__EXERCISE INSTRUCTIONS__: Please repeat only the lines below starting at the line that holds "キュメンタリーの特別番組を組んでいただけ、私も出演させていただき" and ending at the line that holds "Debe pagarse el salario de mercado", exactly, with both of those lines included and every picture omitted.

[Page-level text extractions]
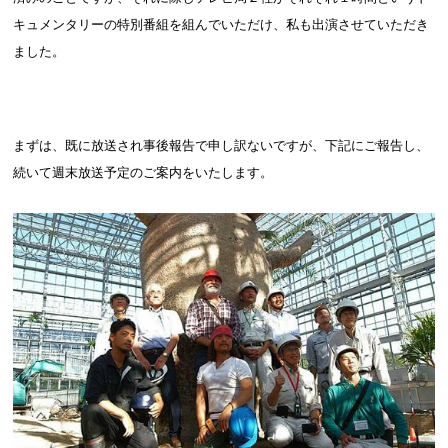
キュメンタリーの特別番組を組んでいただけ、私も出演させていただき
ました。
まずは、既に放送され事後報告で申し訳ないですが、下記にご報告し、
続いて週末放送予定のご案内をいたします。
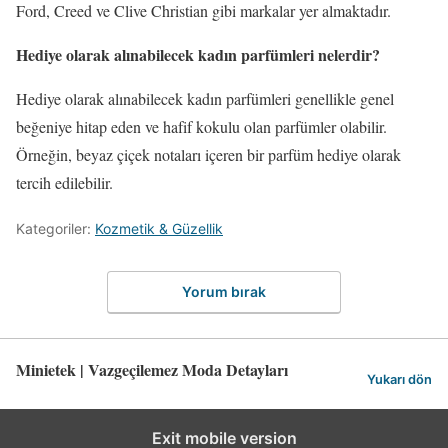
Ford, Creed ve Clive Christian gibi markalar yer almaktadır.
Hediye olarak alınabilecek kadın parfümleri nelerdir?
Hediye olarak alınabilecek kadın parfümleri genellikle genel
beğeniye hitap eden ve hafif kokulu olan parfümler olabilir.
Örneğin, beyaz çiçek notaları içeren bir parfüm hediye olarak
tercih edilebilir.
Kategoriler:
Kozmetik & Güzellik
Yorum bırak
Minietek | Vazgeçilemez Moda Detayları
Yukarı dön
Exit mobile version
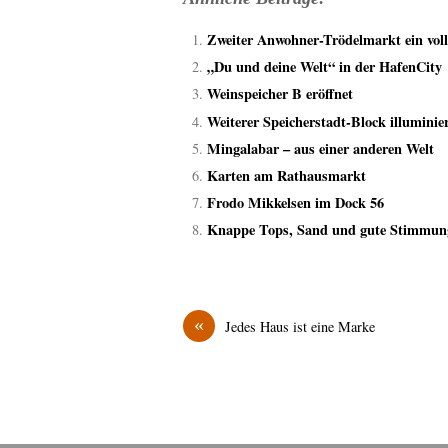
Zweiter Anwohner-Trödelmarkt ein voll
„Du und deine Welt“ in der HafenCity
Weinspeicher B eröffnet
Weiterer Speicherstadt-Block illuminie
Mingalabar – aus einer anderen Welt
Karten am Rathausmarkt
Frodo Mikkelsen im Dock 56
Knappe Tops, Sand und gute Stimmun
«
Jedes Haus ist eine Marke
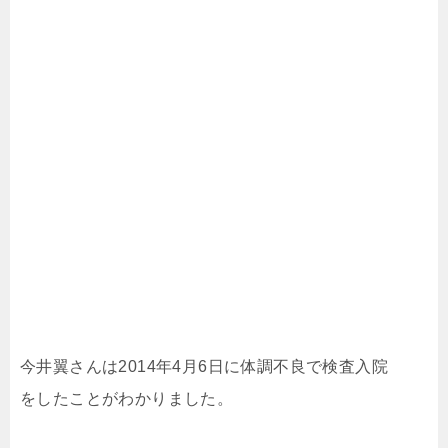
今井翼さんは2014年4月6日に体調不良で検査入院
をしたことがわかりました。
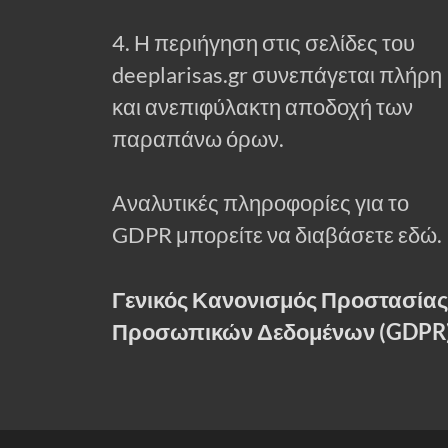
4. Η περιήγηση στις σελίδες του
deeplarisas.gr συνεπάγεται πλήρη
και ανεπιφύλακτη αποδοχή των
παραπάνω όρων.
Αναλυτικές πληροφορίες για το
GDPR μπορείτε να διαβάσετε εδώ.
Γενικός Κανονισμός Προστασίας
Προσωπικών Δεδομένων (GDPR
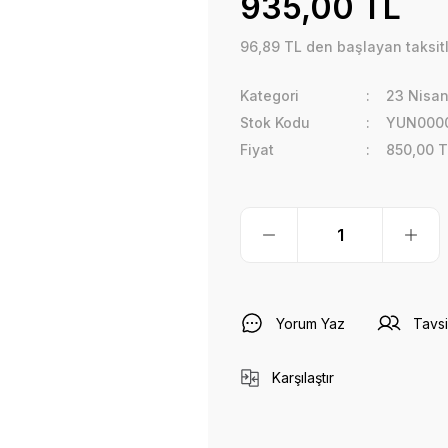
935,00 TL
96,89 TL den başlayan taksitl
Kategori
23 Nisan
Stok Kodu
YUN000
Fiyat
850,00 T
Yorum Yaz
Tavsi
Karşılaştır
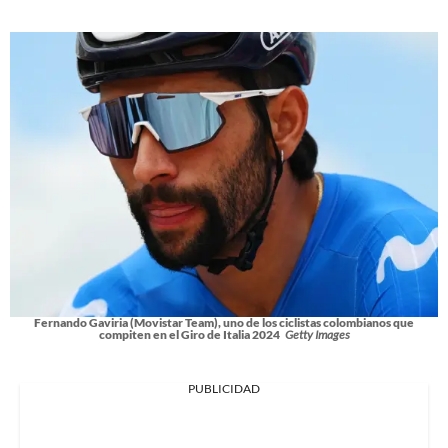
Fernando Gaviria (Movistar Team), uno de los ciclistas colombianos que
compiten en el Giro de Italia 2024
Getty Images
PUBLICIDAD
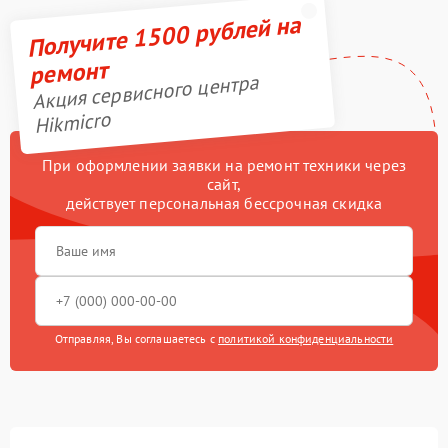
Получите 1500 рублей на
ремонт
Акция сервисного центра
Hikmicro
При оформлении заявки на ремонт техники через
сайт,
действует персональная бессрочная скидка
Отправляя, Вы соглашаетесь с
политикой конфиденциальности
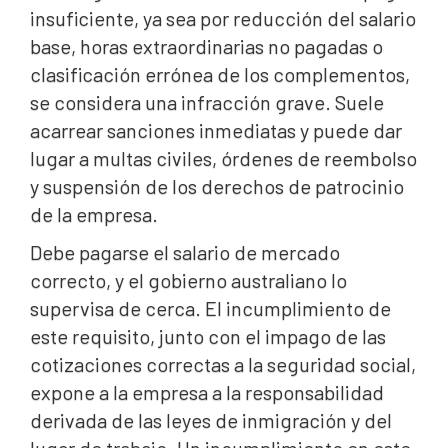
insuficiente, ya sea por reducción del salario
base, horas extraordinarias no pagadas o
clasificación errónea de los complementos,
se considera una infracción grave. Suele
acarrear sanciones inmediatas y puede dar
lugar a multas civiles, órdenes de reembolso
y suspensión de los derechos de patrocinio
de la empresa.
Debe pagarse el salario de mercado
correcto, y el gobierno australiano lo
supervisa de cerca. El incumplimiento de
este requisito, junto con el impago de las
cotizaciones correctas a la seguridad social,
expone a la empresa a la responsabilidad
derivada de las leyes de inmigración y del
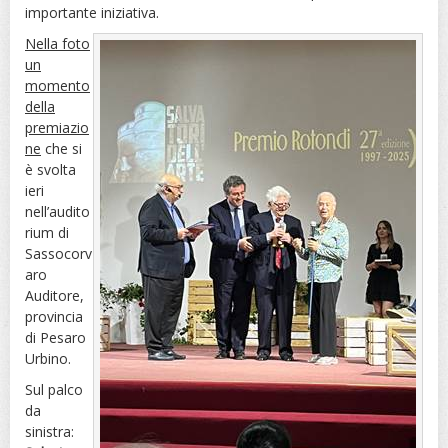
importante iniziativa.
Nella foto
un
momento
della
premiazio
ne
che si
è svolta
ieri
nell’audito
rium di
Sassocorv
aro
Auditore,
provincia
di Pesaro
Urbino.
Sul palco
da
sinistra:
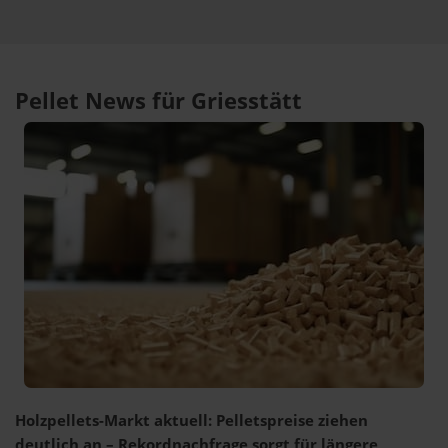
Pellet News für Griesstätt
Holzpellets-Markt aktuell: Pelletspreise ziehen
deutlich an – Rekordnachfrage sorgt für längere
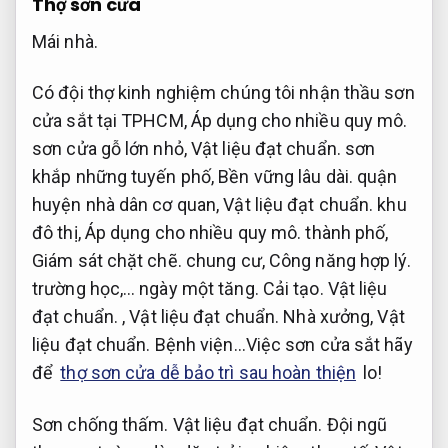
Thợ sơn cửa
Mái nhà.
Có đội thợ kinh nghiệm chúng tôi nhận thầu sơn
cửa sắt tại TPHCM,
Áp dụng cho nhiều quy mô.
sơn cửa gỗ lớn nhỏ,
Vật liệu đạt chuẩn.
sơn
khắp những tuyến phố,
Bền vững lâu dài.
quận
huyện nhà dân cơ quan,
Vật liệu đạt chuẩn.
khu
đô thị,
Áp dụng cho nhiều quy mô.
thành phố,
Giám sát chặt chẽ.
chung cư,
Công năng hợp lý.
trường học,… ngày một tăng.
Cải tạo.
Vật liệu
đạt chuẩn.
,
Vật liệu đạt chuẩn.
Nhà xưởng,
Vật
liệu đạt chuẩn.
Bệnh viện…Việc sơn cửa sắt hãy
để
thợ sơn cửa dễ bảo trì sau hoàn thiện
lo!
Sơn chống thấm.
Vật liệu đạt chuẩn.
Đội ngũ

---

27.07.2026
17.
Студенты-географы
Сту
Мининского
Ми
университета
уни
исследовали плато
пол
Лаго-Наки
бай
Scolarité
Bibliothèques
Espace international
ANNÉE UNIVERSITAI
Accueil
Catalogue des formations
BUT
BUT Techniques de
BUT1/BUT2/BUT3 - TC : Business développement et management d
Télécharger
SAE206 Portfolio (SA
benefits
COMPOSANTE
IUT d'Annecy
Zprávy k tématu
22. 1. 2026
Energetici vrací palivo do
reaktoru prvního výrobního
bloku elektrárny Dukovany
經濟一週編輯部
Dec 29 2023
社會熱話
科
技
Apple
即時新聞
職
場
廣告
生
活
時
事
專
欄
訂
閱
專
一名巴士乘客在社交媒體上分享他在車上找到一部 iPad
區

---

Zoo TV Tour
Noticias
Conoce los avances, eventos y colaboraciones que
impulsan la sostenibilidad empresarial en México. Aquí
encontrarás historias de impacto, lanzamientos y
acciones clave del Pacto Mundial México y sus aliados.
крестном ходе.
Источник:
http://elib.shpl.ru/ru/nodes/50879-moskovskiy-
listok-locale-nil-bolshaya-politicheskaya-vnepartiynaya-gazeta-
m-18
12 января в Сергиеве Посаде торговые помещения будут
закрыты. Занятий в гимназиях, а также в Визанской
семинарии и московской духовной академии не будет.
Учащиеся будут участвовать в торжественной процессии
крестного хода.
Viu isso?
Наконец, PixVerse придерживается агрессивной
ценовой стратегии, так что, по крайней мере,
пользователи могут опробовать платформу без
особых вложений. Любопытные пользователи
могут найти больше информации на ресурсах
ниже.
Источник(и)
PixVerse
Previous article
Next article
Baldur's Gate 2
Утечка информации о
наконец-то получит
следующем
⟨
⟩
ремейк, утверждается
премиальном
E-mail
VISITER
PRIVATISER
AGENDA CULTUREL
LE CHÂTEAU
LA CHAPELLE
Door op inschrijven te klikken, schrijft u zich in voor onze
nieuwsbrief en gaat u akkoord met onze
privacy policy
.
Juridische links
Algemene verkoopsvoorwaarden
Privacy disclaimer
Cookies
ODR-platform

__ANSWER SECTION__:
キュメンタリーの特別番組を組んでいただけ、私も出演させていただき
ました。
まずは、既に放送され事後報告で申し訳ないですが、下記にご報告し、
続いて週末放送予定のご案内をいたします。
Ford, Creed ve Clive Christian gibi markalar yer almaktadır.
Hediye olarak alınabilecek kadın parfümleri nelerdir?
Hediye olarak alınabilecek kadın parfümleri genellikle genel
beğeniye hitap eden ve hafif kokulu olan parfümler olabilir.
Örneğin, beyaz çiçek notaları içeren bir parfüm hediye olarak
tercih edilebilir.
Kategoriler:
Kozmetik & Güzellik
Yorum bırak
Minietek | Vazgeçilemez Moda Detayları
Yukarı dön
Exit mobile version
Zweiter Anwohner-Trödelmarkt ein voll
„Du und deine Welt“ in der HafenCity
Weinspeicher B eröffnet
Weiterer Speicherstadt-Block illuminie
Mingalabar – aus einer anderen Welt
Karten am Rathausmarkt
Frodo Mikkelsen im Dock 56
Knappe Tops, Sand und gute Stimmun
«
Jedes Haus ist eine Marke
今井翼さんは2014年4月6日に体調不良で検査入院
をしたことがわかりました。
4. Η περιήγηση στις σελίδες του
deeplarisas.gr συνεπάγεται πλήρη
και ανεπιφύλακτη αποδοχή των
παραπάνω όρων.
Αναλυτικές πληροφορίες για το
GDPR μπορείτε να διαβάσετε εδώ.
Γενικός Κανονισμός Προστασίας
Προσωπικών Δεδομένων (GDPR
935,00 TL
96,89 TL den başlayan taksitl
Kategori
23 Nisan
Stok Kodu
YUN000
Fiyat
850,00 T
Yorum Yaz
Tavsi
Karşılaştır
Fernando Gaviria (Movistar Team), uno de los ciclistas colombianos que
compiten en el Giro de Italia 2024
Getty Images
PUBLICIDAD
Получите 1500 рублей на
ремонт
Акция сервисного центра
Hikmicro
При оформлении заявки на ремонт техники через
сайт,
действует персональная бессрочная скидка
Отправляя, Вы соглашаетесь с
политикой конфиденциальности
insuficiente, ya sea por reducción del salario
base, horas extraordinarias no pagadas o
clasificación errónea de los complementos,
se considera una infracción grave. Suele
acarrear sanciones inmediatas y puede dar
lugar a multas civiles, órdenes de reembolso
y suspensión de los derechos de patrocinio
de la empresa.
Debe pagarse el salario de mercado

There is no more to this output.